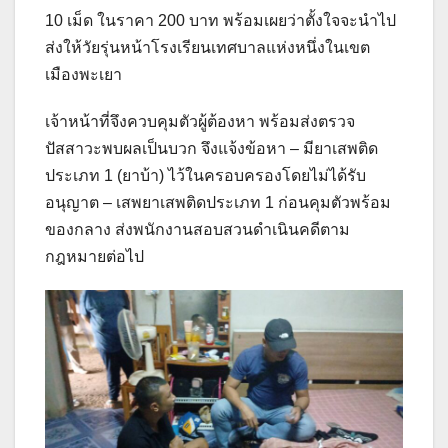
10 เม็ด ในราคา 200 บาท พร้อมเผยว่าตั้งใจจะนำไป
ส่งให้วัยรุ่นหน้าโรงเรียนเทศบาลแห่งหนึ่งในเขต
เมืองพะเยา
เจ้าหน้าที่จึงควบคุมตัวผู้ต้องหา พร้อมส่งตรวจ
ปัสสาวะพบผลเป็นบวก จึงแจ้งข้อหา – มียาเสพติด
ประเภท 1 (ยาบ้า) ไว้ในครอบครองโดยไม่ได้รับ
อนุญาต – เสพยาเสพติดประเภท 1 ก่อนคุมตัวพร้อม
ของกลาง ส่งพนักงานสอบสวนดำเนินคดีตาม
กฎหมายต่อไป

● **PROBLEM REQUIREMENTS**:
For the entries above, transcribe precisely the lines from the one with "ปัสสาวะพบผลเป็นบวก จึงแจ้งข้อหา – มียาเสพติด" through the end, including both.

● **RESPONSE TO THIS TASK**:
ปัสสาวะพบผลเป็นบวก จึงแจ้งข้อหา – มียาเสพติด
ประเภท 1 (ยาบ้า) ไว้ในครอบครองโดยไม่ได้รับ
อนุญาต – เสพยาเสพติดประเภท 1 ก่อนคุมตัวพร้อม
ของกลาง ส่งพนักงานสอบสวนดำเนินคดีตาม
กฎหมายต่อไป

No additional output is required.